La disposition relative au « permis de sortie » a été supprimée pour la majorité des travailleurs en septembre 2018.
Ernesto, originaire des Philippines, a travaillé chez Mercury MENA en tant que chef d’équipe dans le secteur canalisations pour la ville de Lusail, un projet de plus de 38 milliards d’euros. Lorsqu’il a quitté le Qatar au bout de deux ans, l’entreprise lui devait quatre mois de salaires et il était plus endetté qu’à son arrivée.

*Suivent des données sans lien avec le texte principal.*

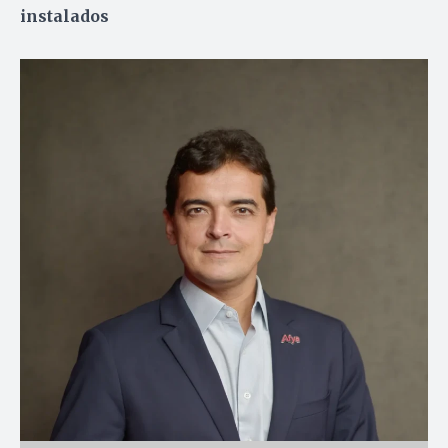
instalados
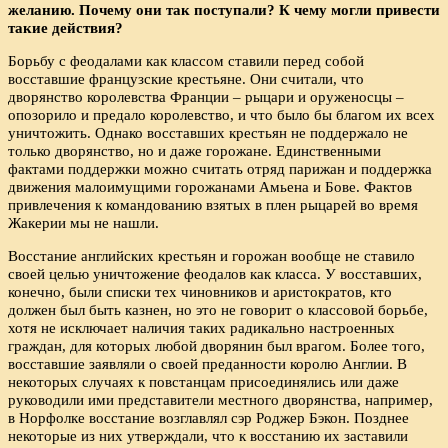
желанию. Почему они так поступали? К чему могли привести
такие действия?
Борьбу с феодалами как классом ставили перед собой
восставшие французские крестьяне. Они считали, что
дворянство королевства Франции – рыцари и оруженосцы –
опозорило и предало королевство, и что было бы благом их всех
уничтожить. Однако восставших крестьян не поддержало не
только дворянство, но и даже горожане. Единственными
фактами поддержки можно считать отряд парижан и поддержка
движения малоимущими горожанами Амьена и Бове. Фактов
привлечения к командованию взятых в плен рыцарей во время
Жакерии мы не нашли.
Восстание английских крестьян и горожан вообще не ставило
своей целью уничтожение феодалов как класса. У восставших,
конечно, были списки тех чиновников и аристократов, кто
должен был быть казнен, но это не говорит о классовой борьбе,
хотя не исключает наличия таких радикально настроенных
граждан, для которых любой дворянин был врагом. Более того,
восставшие заявляли о своей преданности королю Англии. В
некоторых случаях к повстанцам присоединялись или даже
руководили ими представители местного дворянства, например,
в Норфолке восстание возглавлял сэр Роджер Бэкон. Позднее
некоторые из них утверждали, что к восстанию их заставили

Tout à fait conscient du contraste entre l’exploitation qu’il a subie et les projets lucratifs sur lesquels il a travaillé, Ernesto a déclaré :
« J’imagine comment ce sera durant [la Coupe du monde]... Des gens venus du monde entier pour acclamer, rire, visiter les stades magnifiques, les sites de loisirs et les hôtels ici... Est-ce qu’ils s’interrogeront sur ce qui s’est passé dans les coulisses de ces bâtiments ? »
Les travailleurs népalais englués dans les dettes
Amnesty International a mené d’autres recherches sur les employés népalais de Mercury MENA, interrogeant 34 d’entre eux après leur retour au pays. Elle a constaté que la règlementation laxiste du gouvernement népalais contribue à leur exploitation. Les agences de recrutement auxquelles Mercury MENA fait appel facturent aux travailleurs des frais exorbitants pour leur trouver des emplois, et ce en toute illégalité, ce qui les oblige à contracter des prêts avec des taux d’intérêt élevés. Ils se retrouvent alors surendettés, et il leur est difficile d’échapper aux conditions qui s’apparentent à de l’exploitation ou de les contester.

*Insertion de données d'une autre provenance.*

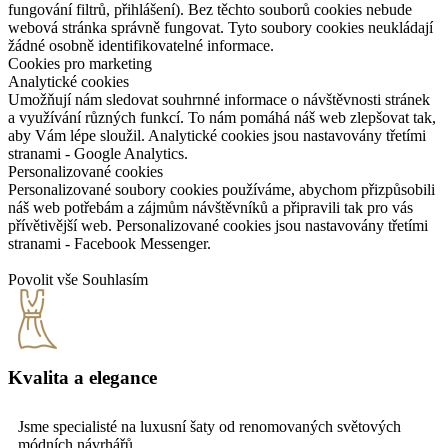
fungování filtrů, přihlášení). Bez těchto souborů cookies nebude
webová stránka správně fungovat. Tyto soubory cookies neukládají
žádné osobně identifikovatelné informace.
Cookies pro marketing
Analytické cookies
Umožňují nám sledovat souhrnné informace o návštěvnosti stránek
a využívání různých funkcí. To nám pomáhá náš web zlepšovat tak,
aby Vám lépe sloužil. Analytické cookies jsou nastavovány třetími
stranami - Google Analytics.
Personalizované cookies
Personalizované soubory cookies používáme, abychom přizpůsobili
náš web potřebám a zájmům návštěvníků a připravili tak pro vás
přívětivější web. Personalizované cookies jsou nastavovány třetími
stranami - Facebook Messenger.
Povolit vše
Souhlasím
Kvalita a elegance
Jsme specialisté na luxusní šaty od renomovaných světových
módních návrhářů.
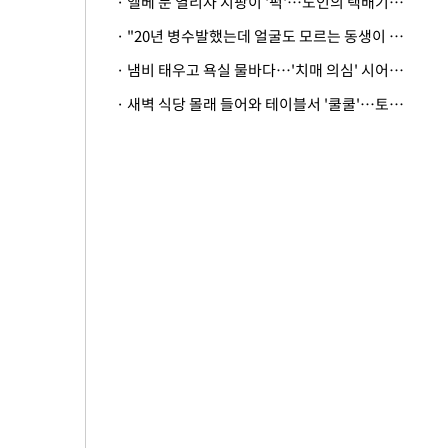
· 엘베 문 열리자 지팡이 '퍽'…노인의 택배기사 폭행 이유
· "20년 병수발했는데 얼굴도 모르는 동생이 유산 절반을"…배다른 형제 상속권 있을까
· 냄비 태우고 욕실 물바다…'치매 의심' 시어머니 검사 권유했다가 '날벼락'
· 새벽 식당 몰래 들어와 테이블서 '쿨쿨'…토사물 남기고 사라진 남성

Certains travailleurs népalais interrogés avaient été contraints de vendre des terres ou de retirer leurs enfants de l’école afin de payer les dettes qu’ils avaient contractées pour aller travailler au Qatar.
Une agence a reconnu qu’elle avait eu connaissance de violations des droits du travail à Mercury MENA après avoir recruté des travailleurs pour cette entreprise, mais elle n’a effectué aucun suivi pour vérifier que leurs droits en tant que travailleurs étaient respectés, même lorsqu’ils l’ont contactée pour obtenir de l’aide. Le gouvernement népalais n’a pris aucune mesure contre cette agence. Amnesty International a précédemment recueilli des informations attestant de l’inaction des autorités népalaises pour contrer la conduite illégale des agences de recrutement, ce qui favorise les abus que subissent les travailleurs migrants népalais à l’étranger.
Par ailleurs, les autorités népalaises n’ont pas fourni d’assistance adéquate à leurs ressortissants au Qatar. Ce fut le cas en 2017 lorsque des employés népalais de Mercury MENA se sont retrouvés bloqués dans un camp de travailleurs, manquant de nourriture et d’argent, puisqu’ils n’avaient pas été payés depuis des mois. Les autorités népalaises ont été informées de cette situation à au moins quatre reprises – deux fois par les travailleurs eux-mêmes et deux fois par Amnesty International – mais ont préféré ignorer leurs appels à l’aide en vue de récupérer leurs salaires ou de rentrer chez eux. Et ce malgré l’existence du Fonds de prévoyance pour les travailleurs migrants doté de 32,2 millions d’euros. Le gouvernement du Népal n’a toujours pas mis Mercury MENA sur liste noire, ce qui signifie que rien n’empêche l’entreprise de continuer à recruter des migrants népalais.
Indemnisation
Malgré la promesse de réformes majeures en 2017 et l’abolition du permis de sortie pour la plupart des travailleurs migrants début septembre 2018, le droit du travail au Qatar ne respecte toujours pas les normes internationales. Les employeurs peuvent toujours empêcher les employés de changer d’emploi au Qatar, et ce parfois pendant cinq ans. Ceux qui changent d’emploi sans autorisation de leur employeur sont accusés de « fuite », infraction pénale qui peut aboutir à leur arrestation ou leur expulsion. Les réformes promises au sujet de la création d’un fonds destiné aux travailleurs en difficulté et de la mise en place d’un salaire minimum devraient se concrétiser à l’avenir.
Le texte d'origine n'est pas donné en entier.